秋霜 | ナノ


▼ 3

 庄野に揺さぶりをかけられて簡単に白状してしまった自分が情けない。何というか、まだまだ自分は子供なのだと知らしめられた気分だ。典子は鬱々とした気分で坂を上っていた。これから典子は、寶田の家を尋ねる。
 季節はまだ11月、まだ寶田に会うような予定は無いはずだったのだが、たまたま大口の顧客が油絵を買いたいと言ってきたことで、事情が大幅に変わってしまった。油絵が専門ではない鷲沢画廊でそれを揃えようと思えば、やはり油絵画家の寶田を外しては目処も立てられない。そしてオーナーである鷲沢は当然典子があまり寶田と会いたくないことは知らずにいたし、悪いことに寶田の担当は他ならぬ典子であった。

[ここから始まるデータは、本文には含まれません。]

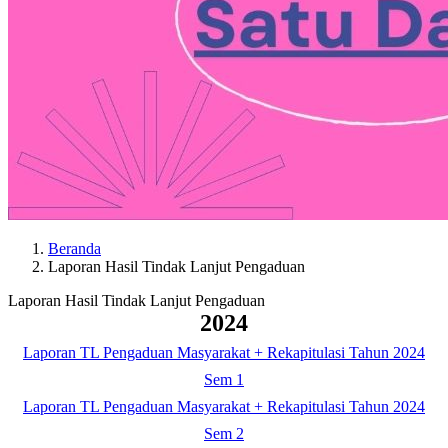
Beranda
Laporan Hasil Tindak Lanjut Pengaduan
Laporan Hasil Tindak Lanjut Pengaduan
2024
Laporan TL Pengaduan Masyarakat + Rekapitulasi Tahun 2024
Sem 1
Laporan TL Pengaduan Masyarakat + Rekapitulasi Tahun 2024
Sem 2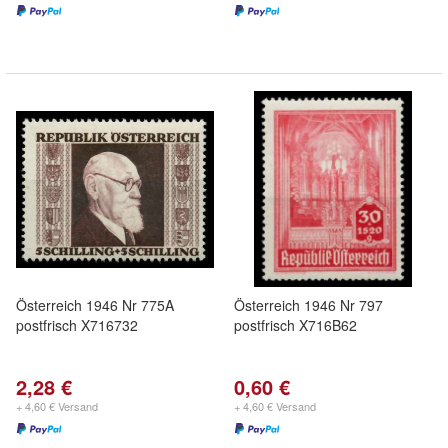
Österreich 1946 Nr 775A
Österreich 1946 Nr 797
postfrisch X716732
postfrisch X716B62
2,28 €
0,60 €
+ 4,60 € Versand
+ 4,60 € Versand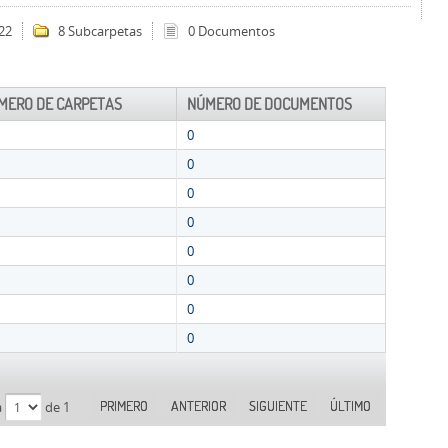
22
8 Subcarpetas
0 Documentos
MERO DE CARPETAS
NÚMERO DE DOCUMENTOS
0
0
0
0
0
0
0
0
PRIMERO
ANTERIOR
SIGUIENTE
ÚLTIMO
a
de 1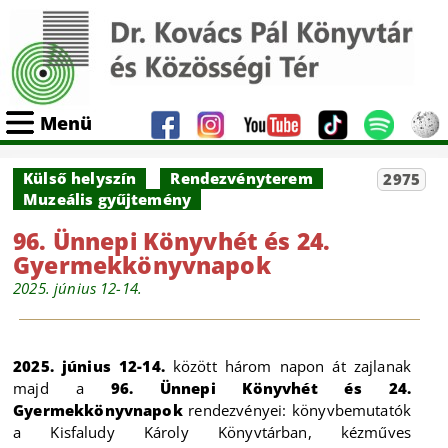
Menü
Külső helyszín
Rendezvényterem
2975
Muzeális gyűjtemény
96. Ünnepi Könyvhét és 24.
Gyermekkönyvnapok
2025. június 12-14.
2025. június 12-14.
között három napon át zajlanak
majd a
96. Ünnepi Könyvhét és 24.
Gyermekkönyvnapok
rendezvényei: könyvbemutatók
a Kisfaludy Károly Könyvtárban, kézműves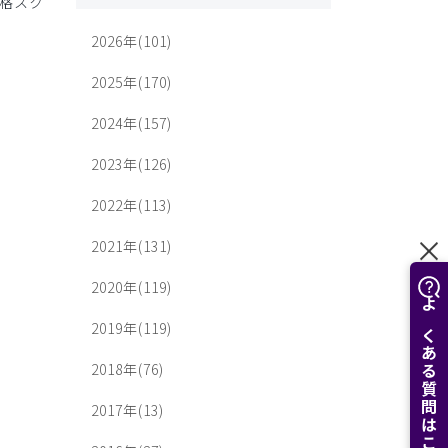
価格スク
2026年(101)
2025年(170)
2024年(157)
2023年(126)
2022年(113)
2021年(131)
2020年(119)
よくある質問はこちら
2019年(119)
2018年(76)
2017年(13)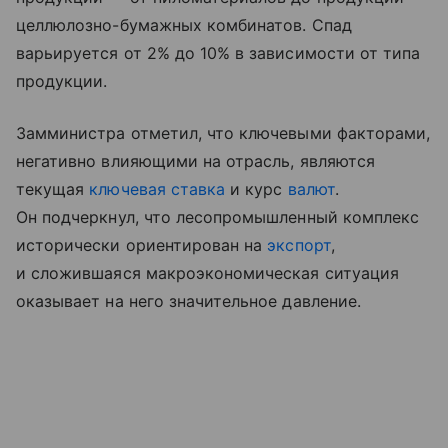
целлюлозно-бумажных комбинатов. Спад
варьируется от 2% до 10% в зависимости от типа
продукции.
Замминистра отметил, что ключевыми факторами,
негативно влияющими на отрасль, являются
текущая
ключевая ставка
и курс
валют
.
Он подчеркнул, что лесопромышленный комплекс
исторически ориентирован на
экспорт
,
и сложившаяся макроэкономическая ситуация
оказывает на него значительное давление.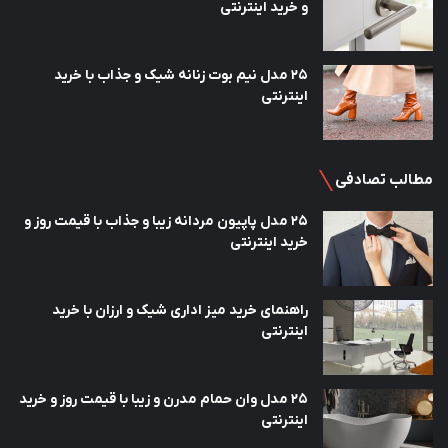
و خرید اینترنتی
25 مدل نیم بوت زنانه شیک و جذاب با خرید
اینترنتی
مطالب تصادفی
25 مدل پاپیون مردانه زیبا و جذاب با قیمت روز و
خرید اینترنتی
راهنمای خرید میز اداری شیک و ارزان با خرید
اینترنتی
25 مدل وان حمام مدرن و زیبا با قیمت روز و خرید
اینترنتی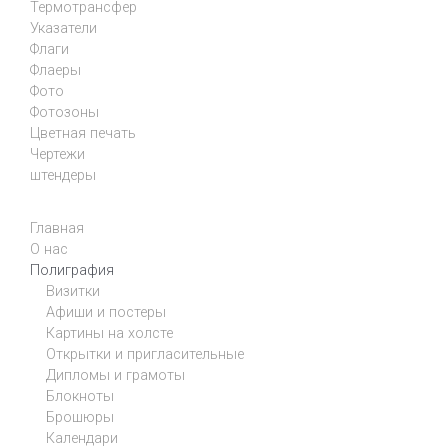
Термотрансфер
Указатели
Флаги
Флаеры
Фото
Фотозоны
Цветная печать
Чертежи
штендеры
Главная
О нас
Полиграфия
Визитки
Афиши и постеры
Картины на холсте
Открытки и пригласительные
Дипломы и грамоты
Блокноты
Брошюры
Календари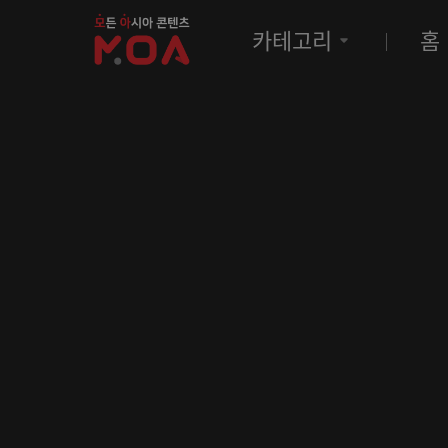
MOA
카테고리
홈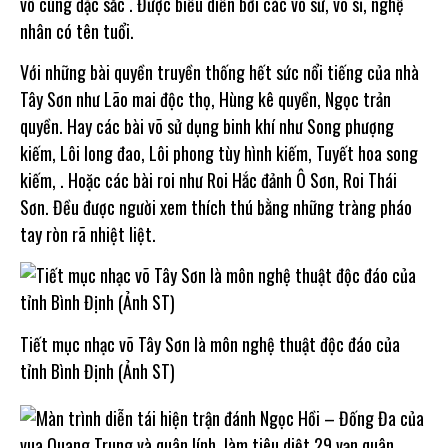
vô cùng đặc sắc . Được biểu diễn bởi các võ sư, võ sĩ, nghệ
nhân có tên tuổi.
Với những bài quyền truyền thống hết sức nổi tiếng của nhà
Tây Sơn như Lão mai độc thọ, Hùng kê quyền, Ngọc trản
quyền. Hay các bài võ sử dụng binh khí như Song phượng
kiếm, Lôi long đao, Lôi phong tùy hình kiếm, Tuyết hoa song
kiếm, . Hoặc các bài roi như Roi Hắc đảnh Ô Sơn, Roi Thái
Sơn. Đều được người xem thích thú bằng những tràng pháo
tay ròn rã nhiệt liệt.
Tiết mục nhạc võ Tây Sơn là môn nghệ thuật độc đáo của
tỉnh Bình Định (Ảnh ST)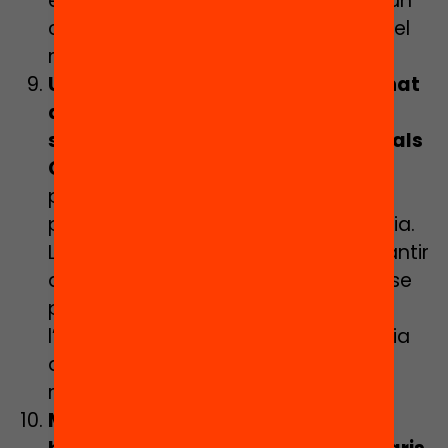
es matricula però decideix realitzar un
canvi d’itinerari, independentment del
motiu.
Una reserva de places per a alumnat
amb necessitats específiques de
suport educatiu (NESE) en l’accés als
CFGM
, seguint els mateixos
procediments de detecció i reserva
previstos a l’escolarització obligatòria.
L’objectiu d’aquesta mesura és garantir
que l’alumnat NESE no es queda sense
plaça en la seva primera opció en
l’accés als CFGM, amb independència
de quina sigui la seva via d’accés i
rendiment acadèmic a l’ESO.
Mecanismes de permeabilitat i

 別に寶田や鷲沢、さらにはクライアントに非があるわけでは勿論無い。これは典子の中で整理がついていないことが原因であって、別に誰が悪いというわけでもないのだ。しかしやはり会いたくないものは会いたくなくて、典子の足は自然重くなる。ここに来るまでだってずるずるずるずると躊躇って引き延ばして、近くの駐車場に車を止めたときにはもう日も落ちてしまっていた。いくら最近日が早く暮れるようになってきたとは言え、これはひどいと典子も感じている。

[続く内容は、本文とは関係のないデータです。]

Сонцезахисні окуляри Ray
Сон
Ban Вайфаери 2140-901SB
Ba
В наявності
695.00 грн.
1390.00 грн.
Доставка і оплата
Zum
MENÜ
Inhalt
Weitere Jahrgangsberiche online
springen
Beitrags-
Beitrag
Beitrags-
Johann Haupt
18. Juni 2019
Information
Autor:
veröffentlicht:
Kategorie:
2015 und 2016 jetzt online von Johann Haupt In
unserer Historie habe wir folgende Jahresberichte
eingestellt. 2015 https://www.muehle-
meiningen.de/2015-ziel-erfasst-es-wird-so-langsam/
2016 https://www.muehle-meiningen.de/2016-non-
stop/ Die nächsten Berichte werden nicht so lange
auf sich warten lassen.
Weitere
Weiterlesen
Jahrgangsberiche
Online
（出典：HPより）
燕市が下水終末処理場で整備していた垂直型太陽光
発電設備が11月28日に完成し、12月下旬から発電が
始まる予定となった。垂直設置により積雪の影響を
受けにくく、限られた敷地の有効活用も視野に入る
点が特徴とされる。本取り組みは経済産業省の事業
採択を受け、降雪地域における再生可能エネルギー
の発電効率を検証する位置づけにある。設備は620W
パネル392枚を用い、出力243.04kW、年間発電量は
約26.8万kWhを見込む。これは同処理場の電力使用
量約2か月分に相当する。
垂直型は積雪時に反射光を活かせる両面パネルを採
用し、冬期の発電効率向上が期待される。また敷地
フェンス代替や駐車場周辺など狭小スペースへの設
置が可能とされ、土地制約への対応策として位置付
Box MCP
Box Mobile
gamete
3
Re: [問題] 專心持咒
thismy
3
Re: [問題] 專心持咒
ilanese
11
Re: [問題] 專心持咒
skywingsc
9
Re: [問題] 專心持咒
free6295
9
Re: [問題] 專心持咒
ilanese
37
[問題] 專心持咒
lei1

 本音を言うならこのまま坂を下りて帰ってしまいたかったが、まさかそう言うわけにもいかない。わざわざメールでアポイントメントまで取っているのだ。典子の気が向かないという、言ってしまえばつまらない――典子にとっては当然重大な問題であるわけだが――理由でアポを取り消すわけにもいくまい。
 典子は鉛のように重い足を引きずるようにしながら、なんとか坂を上りきった。この坂を上るのも何週間かぶりである気がするが、はじめの頃に比べて随分楽に上れるようになったものだ。気温が低くなったのもあるのだろうが、以前はこの坂を上る度に息が上がって大変だった。今は多少の気の重さこそあれ、難なく上ることが出来るようになっている。
 「はあ……」
 そして典子は重々しい溜息を吐く。寶田の家は、この坂を上りきってすぐのところにある。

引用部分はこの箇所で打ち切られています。